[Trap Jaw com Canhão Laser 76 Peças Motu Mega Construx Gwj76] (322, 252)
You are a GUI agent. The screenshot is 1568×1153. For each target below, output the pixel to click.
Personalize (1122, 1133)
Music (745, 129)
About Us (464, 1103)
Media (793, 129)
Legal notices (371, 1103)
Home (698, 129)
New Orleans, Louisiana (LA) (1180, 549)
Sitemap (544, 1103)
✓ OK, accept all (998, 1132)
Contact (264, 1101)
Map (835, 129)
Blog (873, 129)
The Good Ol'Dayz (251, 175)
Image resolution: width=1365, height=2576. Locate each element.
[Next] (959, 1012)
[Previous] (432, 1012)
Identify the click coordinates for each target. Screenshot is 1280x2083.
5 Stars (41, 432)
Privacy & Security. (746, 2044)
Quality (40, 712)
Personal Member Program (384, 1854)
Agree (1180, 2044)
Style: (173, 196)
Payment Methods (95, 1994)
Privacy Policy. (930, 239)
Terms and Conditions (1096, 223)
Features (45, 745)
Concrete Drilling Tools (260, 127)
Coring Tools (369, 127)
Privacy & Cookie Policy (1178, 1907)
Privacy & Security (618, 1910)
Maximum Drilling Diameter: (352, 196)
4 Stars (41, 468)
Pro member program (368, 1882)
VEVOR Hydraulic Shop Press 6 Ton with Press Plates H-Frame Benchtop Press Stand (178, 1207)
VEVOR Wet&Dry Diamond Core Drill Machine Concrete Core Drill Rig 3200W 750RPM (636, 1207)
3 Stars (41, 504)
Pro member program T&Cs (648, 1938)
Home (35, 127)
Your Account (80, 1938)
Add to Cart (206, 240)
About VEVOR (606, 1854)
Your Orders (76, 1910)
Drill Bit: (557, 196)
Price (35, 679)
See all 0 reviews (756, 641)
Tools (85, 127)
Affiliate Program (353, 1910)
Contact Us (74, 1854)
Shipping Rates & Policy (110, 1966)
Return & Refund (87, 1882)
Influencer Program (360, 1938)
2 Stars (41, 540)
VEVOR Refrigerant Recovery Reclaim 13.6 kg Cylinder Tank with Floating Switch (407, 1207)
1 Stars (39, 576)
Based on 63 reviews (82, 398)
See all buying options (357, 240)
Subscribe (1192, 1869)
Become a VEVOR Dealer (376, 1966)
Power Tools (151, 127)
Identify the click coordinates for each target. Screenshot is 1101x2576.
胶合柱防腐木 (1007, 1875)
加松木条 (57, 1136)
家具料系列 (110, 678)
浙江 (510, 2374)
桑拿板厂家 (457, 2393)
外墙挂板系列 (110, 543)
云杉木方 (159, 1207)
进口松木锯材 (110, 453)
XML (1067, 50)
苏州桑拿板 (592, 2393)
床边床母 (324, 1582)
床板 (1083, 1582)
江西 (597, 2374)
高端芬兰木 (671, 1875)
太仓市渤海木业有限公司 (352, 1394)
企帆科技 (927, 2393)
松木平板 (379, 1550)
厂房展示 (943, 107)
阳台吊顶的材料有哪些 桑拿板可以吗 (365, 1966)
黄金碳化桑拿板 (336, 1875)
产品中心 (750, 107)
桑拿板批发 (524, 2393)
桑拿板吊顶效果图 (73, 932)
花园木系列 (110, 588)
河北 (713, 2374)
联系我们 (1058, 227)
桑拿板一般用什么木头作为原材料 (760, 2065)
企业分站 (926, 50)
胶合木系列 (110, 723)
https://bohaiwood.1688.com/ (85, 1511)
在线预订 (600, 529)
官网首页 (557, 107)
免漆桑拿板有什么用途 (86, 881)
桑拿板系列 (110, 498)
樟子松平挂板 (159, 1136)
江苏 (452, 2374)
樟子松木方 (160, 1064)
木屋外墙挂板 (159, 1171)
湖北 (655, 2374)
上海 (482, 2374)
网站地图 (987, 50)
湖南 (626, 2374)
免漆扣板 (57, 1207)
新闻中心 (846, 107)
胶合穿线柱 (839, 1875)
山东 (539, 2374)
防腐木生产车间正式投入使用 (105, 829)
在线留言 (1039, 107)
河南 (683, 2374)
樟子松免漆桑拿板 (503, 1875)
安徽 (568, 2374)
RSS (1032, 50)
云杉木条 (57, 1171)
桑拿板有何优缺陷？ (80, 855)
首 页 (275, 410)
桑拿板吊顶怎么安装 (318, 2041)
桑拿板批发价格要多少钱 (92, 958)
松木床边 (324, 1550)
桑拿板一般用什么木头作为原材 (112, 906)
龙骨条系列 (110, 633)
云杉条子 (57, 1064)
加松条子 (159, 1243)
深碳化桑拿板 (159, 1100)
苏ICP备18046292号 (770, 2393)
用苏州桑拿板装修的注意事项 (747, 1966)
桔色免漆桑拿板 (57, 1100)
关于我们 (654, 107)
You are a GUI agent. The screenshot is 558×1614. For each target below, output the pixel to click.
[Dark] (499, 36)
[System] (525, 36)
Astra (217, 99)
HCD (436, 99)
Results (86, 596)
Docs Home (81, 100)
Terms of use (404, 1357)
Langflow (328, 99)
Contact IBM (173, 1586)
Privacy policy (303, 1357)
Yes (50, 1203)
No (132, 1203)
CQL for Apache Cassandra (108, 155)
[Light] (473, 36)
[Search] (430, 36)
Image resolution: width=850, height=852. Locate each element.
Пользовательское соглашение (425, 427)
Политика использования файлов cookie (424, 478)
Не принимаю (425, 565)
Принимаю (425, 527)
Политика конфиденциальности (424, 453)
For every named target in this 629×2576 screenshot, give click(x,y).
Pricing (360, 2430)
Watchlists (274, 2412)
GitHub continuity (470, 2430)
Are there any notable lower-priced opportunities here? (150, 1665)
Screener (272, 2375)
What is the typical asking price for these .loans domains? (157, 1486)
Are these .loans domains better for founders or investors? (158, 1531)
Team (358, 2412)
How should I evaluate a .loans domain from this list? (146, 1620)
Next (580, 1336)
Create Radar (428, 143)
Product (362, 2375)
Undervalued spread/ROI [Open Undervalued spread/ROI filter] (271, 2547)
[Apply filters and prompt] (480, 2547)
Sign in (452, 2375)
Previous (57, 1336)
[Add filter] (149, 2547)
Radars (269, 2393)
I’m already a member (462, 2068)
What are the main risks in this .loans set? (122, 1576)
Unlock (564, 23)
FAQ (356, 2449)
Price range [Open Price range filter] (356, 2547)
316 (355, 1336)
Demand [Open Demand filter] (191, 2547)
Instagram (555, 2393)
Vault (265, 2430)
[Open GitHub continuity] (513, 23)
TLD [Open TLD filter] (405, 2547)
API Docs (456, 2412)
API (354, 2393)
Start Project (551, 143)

Exercise aim:
Among the lines above, find each one containing the string "height" and copy it.

Response below:
Image resolution: width=1365, height=2576. Locate each element.
Image resolution: width=850, height=852. Locate each element.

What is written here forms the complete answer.